Morgenson and Rosner turn over a lot of rocks, doing a good job of explaining the incentives and motivations of various actors, including those few who sounded the alarm, usually in vain. The most infamous of the bad boys are, in addition to Johnson, Rep. Barney Frank (D-Mass.), Sen. Chris Dodd (D-Conn.), Clinton administration Treasury Secretary Robert Rubin and his deputy Larry Summers, and Fannie Mae officials Franklin Raines and Robert Zoellick.

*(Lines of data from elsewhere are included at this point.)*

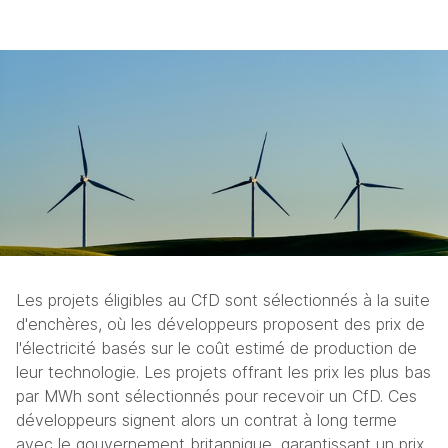
Les projets éligibles au CfD sont sélectionnés à la suite 
d'enchères, où les développeurs proposent des prix de 
l'électricité basés sur le coût estimé de production de 
leur technologie. Les projets offrant les prix les plus bas 
par MWh sont sélectionnés pour recevoir un CfD. Ces 
développeurs signent alors un contrat à long terme 
avec le gouvernement britannique, garantissant un prix 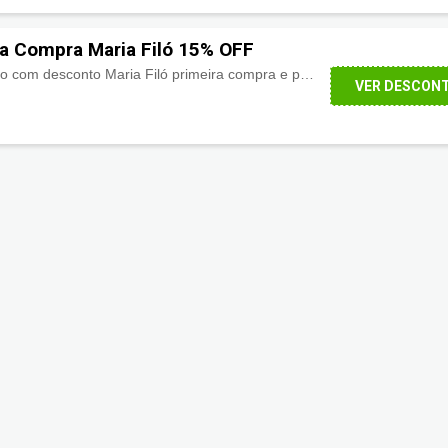
a Compra Maria Filó 15% OFF
Economize agora mesmo com desconto Maria Filó primeira compra e poupe
15% de descont
VER DESCON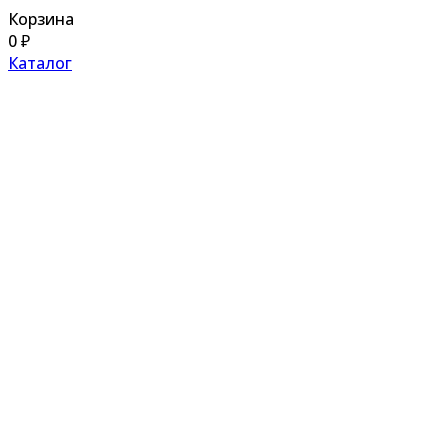
Корзина
0
₽
Каталог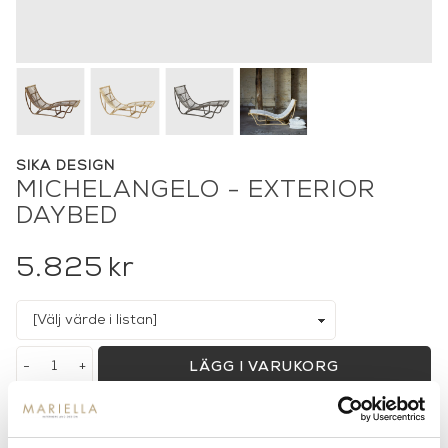
SIKA DESIGN
MICHELANGELO - EXTERIOR
DAYBED
5.825
kr
-
+
LÄGG I VARUKORG
Lagerstatus:
Beställningsvara
14 dagars returrätt på lagervaror.
Läs mer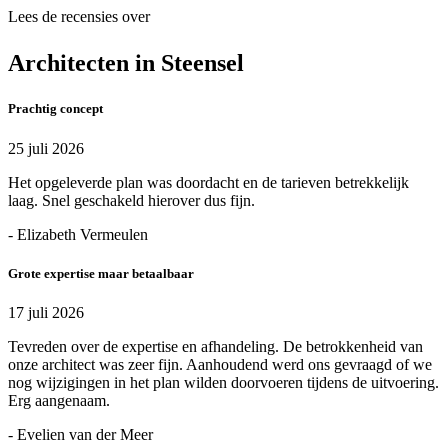
Lees de recensies over
Architecten in Steensel
Prachtig concept
25 juli 2026
Het opgeleverde plan was doordacht en de tarieven betrekkelijk
laag. Snel geschakeld hierover dus fijn.
- Elizabeth Vermeulen
Grote expertise maar betaalbaar
17 juli 2026
Tevreden over de expertise en afhandeling. De betrokkenheid van
onze architect was zeer fijn. Aanhoudend werd ons gevraagd of we
nog wijzigingen in het plan wilden doorvoeren tijdens de uitvoering.
Erg aangenaam.
- Evelien van der Meer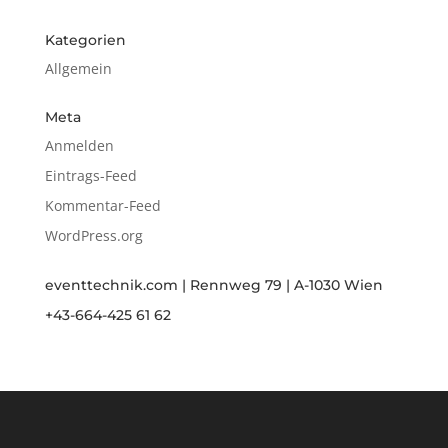
Kategorien
Allgemein
Meta
Anmelden
Eintrags-Feed
Kommentar-Feed
WordPress.org
eventtechnik.com | Rennweg 79 | A-1030 Wien
+43-664-425 61 62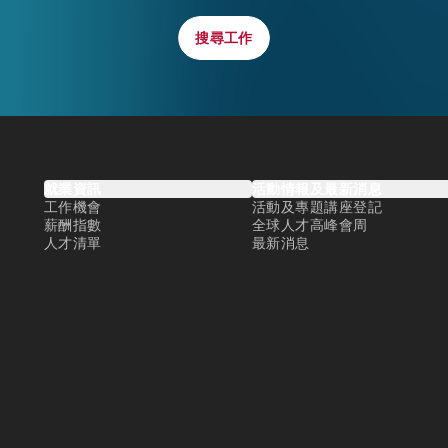
搜尋工作
搜尋工作
就業資訊
活動情報及最新消息
工作機會
活動及專題講座登記
薪酬指數
全球人才高峰會周
人才清單
最新消息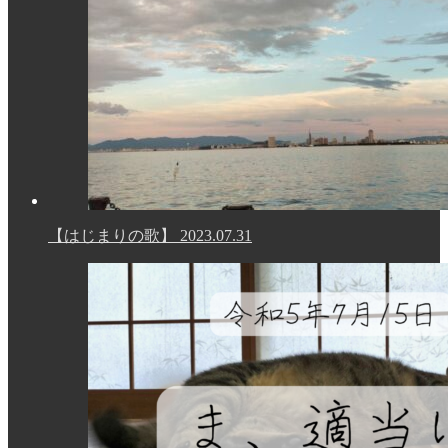
【はじまりの歌】
2023.07.31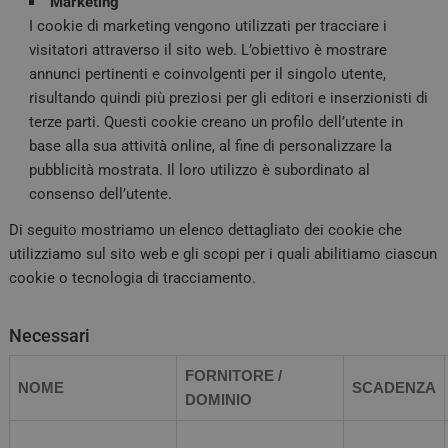
Marketing
I cookie di marketing vengono utilizzati per tracciare i
visitatori attraverso il sito web. L’obiettivo è mostrare
annunci pertinenti e coinvolgenti per il singolo utente,
risultando quindi più preziosi per gli editori e inserzionisti di
terze parti. Questi cookie creano un profilo dell’utente in
base alla sua attività online, al fine di personalizzare la
pubblicità mostrata. Il loro utilizzo è subordinato al
consenso dell’utente.
Di seguito mostriamo un elenco dettagliato dei cookie che
utilizziamo sul sito web e gli scopi per i quali abilitiamo ciascun
cookie o tecnologia di tracciamento.
Necessari
FORNITORE /
NOME
SCADENZA
DOMINIO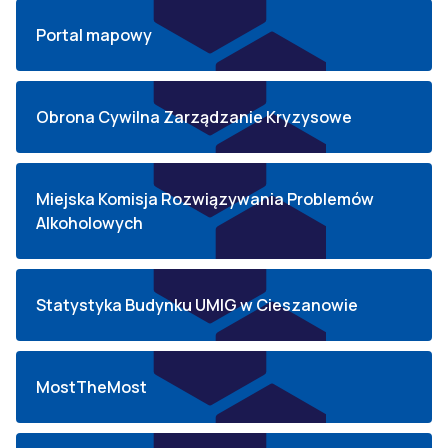
Portal mapowy
Obrona Cywilna Zarządzanie Kryzysowe
Miejska Komisja Rozwiązywania Problemów
Alkoholowych
Statystyka Budynku UMIG w Cieszanowie
MostTheMost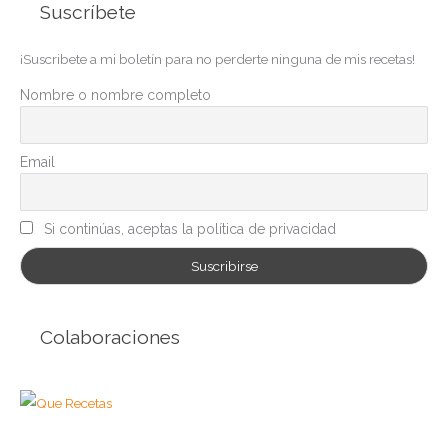
Suscríbete
e
g
¡Suscribete a mi boletín para no perderte ninguna de mis recetas!
o
r
Nombre o nombre completo
í
a
Email
s
Si continúas, aceptas la política de privacidad
Colaboraciones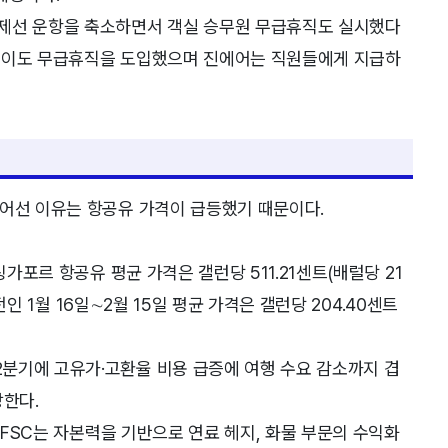
국제선 운항을 축소하면서 객실 승무원 무급휴직도 실시했다
로케이도 무급휴직을 도입했으며 진에어는 직원들에게 지급하
들어선 이유는 항공유 가격이 급등했기 때문이다.
싱가포르 항공유 평균 가격은 갤런당 511.21센트(배럴당 21
 전인 1월 16일∼2월 15일 평균 가격은 갤런당 204.40센트
분기에 고유가·고환율 비용 급증에 여행 수요 감소까지 겹
망한다.
. FSC는 자본력을 기반으로 연료 헤지, 화물 부문의 수익화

President Bill Clinton was an enthusiastic enabler. In 1994 he launched the Johnson-conceived National Partners in Homeownership program, a public-private partnership booster club aimed at encouraging greater home ownership financing. President George W. Bush foolishly took a plunge into affordable home ownership in 2002 by announcing expanded support for home buyers from the Department of Housing and Urban Development, but made at least two efforts to get Congress to put the brakes on Fannie Mae’s runaway express. His most serious effort, in 2005, died when Bush capitulated to a united front of Democratic senators, including the Fannie Mae–financed Sen. Barack Obama (D-Ill.), who vowed to filibuster a Republican-authored regulatory reform bill. To the end of his presidency Bush seemed not to grasp the awful consequences of his passion for irresponsibly expanding home ownership.
Also notable among the villains were the three securities rating agencies: Standard & Poor’s, Fitch’s, and Moody’s. A 1975 Securities and Exchange Commission (SEC) ruling conferred a shared monopoly on the three, and each learned that asking for too much information about a pool of loans was bad for its business. Since the rating agencies only offered opinions, they were not subject to civil action by investors who discovered that they had paid too much for junk.